Ces réactions ostéolytiques se développent logiquement à proximité du site d'accumulation des particules, c'est-à-dire au voisinage de la cavité articulaire, mais l'observation clinique a montré que ces réactions d'ostéolyse pouvaient également se développer à distance de la cavité articulaire, y compris sur des implants non descellés. Ceci serait dû a des particules de polyéthylène ayant migré aussi bien à l'interface os/ciment qu'à l'interface métal/ciment, déclenchant une ostéolyse à distance de l'articulation et pouvant causer un descellement de la prothèse. La diffusion des particules de polyéthylène a également été mise en évidence à distance du site d'implantation dans les ganglions, le foie ou la rate des organismes receveurs. Il semble que ces réactions inflammatoires soient plus particulièrement provoquées par des débris de polyéthylène de petite taille.

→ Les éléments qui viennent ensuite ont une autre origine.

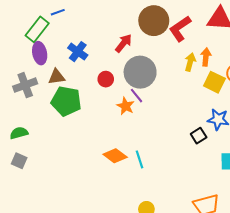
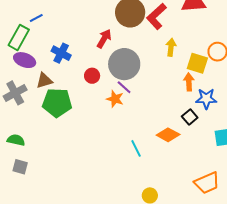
purple ellipse: (40, 53) -> (25, 60), turned -50
orange arrow: (206, 57) -> (189, 82), moved
green semicircle: (19, 133) -> (16, 140), turned 36
orange diamond: (115, 156) -> (168, 135), moved

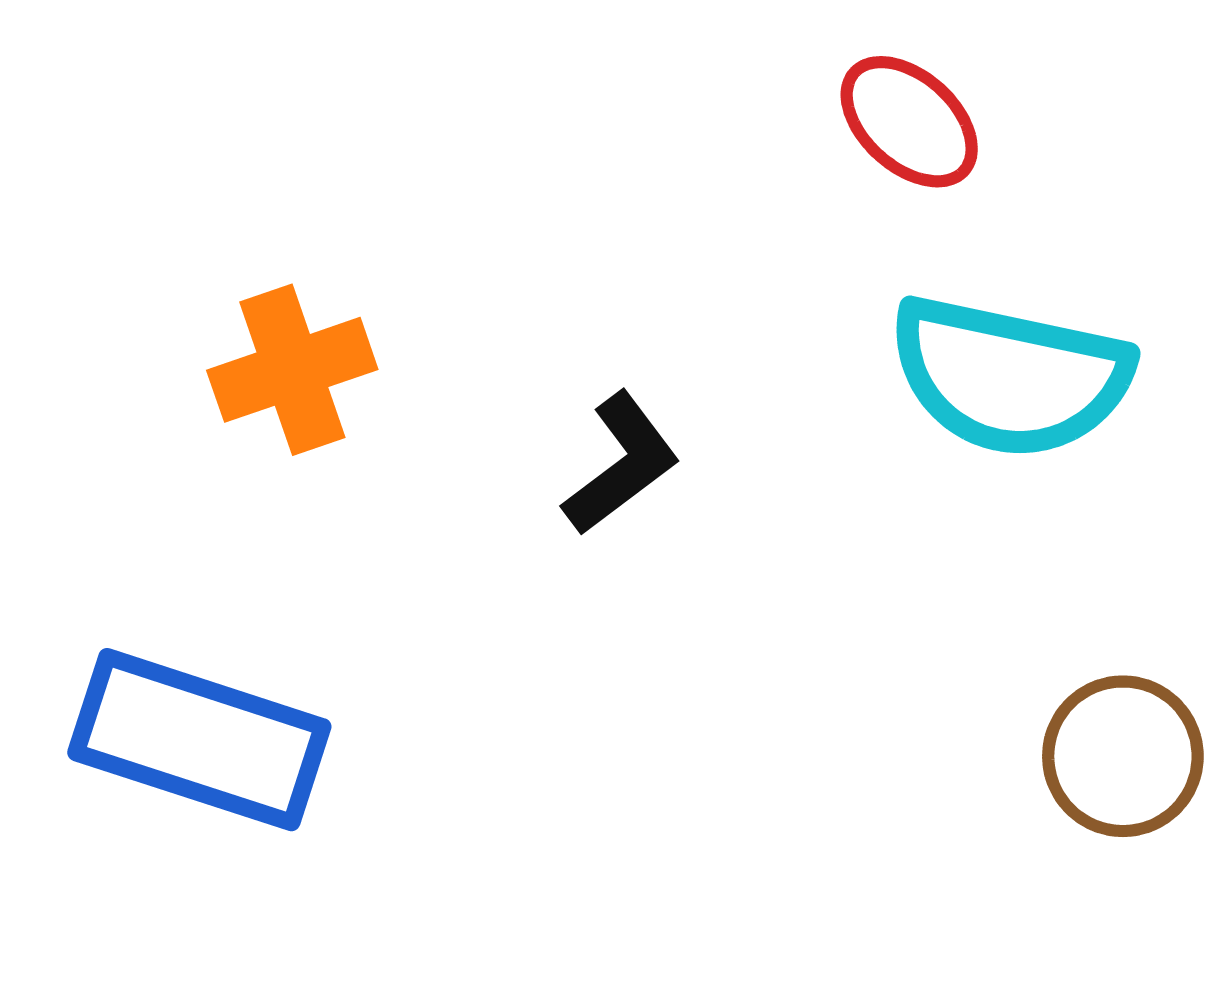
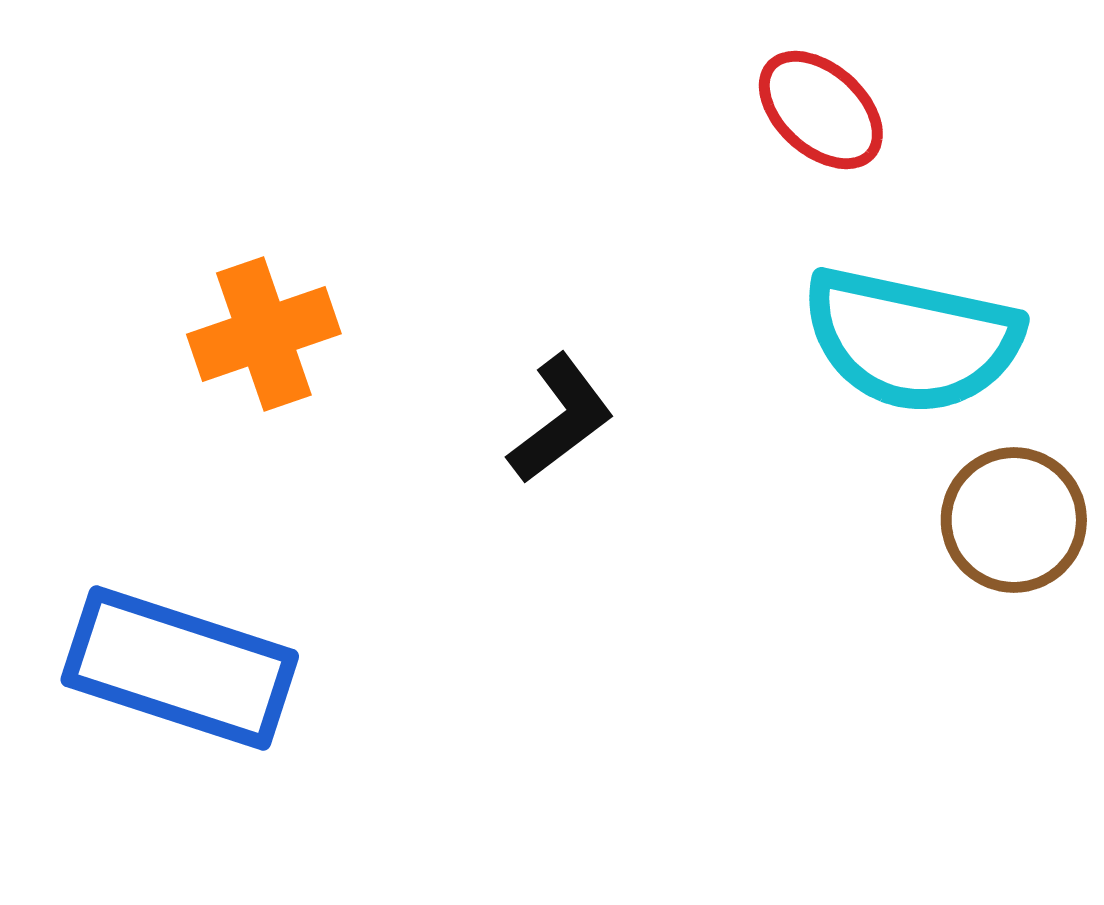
brown circle: (1123, 756) -> (1014, 520), moved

C'est pour éviter ces problèmes d'ostéolyse secondaire que l'équipe du Pr ISHIHARA Kazuhiko, de l'Université de Tokyo (département d'ingénierie des matériaux), a élaboré un matériau fait de polyéthylène modifié par un polymère phospholipidique, le 2-méthacryloyloxyéthyl phosphoryl-choline (ou MPC) qui viendrait former une couche protectrice du polyéthylène. Ce produit breveté permettrait de réduire sensiblement l'abrasion et donc la présence de débris à l'intérieur de l'articulation, limitant ainsi la survenue de réactions d'ostéolyse. Japan Medical Materials Corporation, une entreprise d'Osaka co-fondée en 2004 par Kobe Steel et Kyocera pour intégrer leurs propres sections de matériels médical et orthopédique, a donc utilisé cette découverte pour fabriquer une prothèse de hanche revêtue de ce polyéthylène modifié par MPC, qui va être maintenant soumise à des essais cliniques.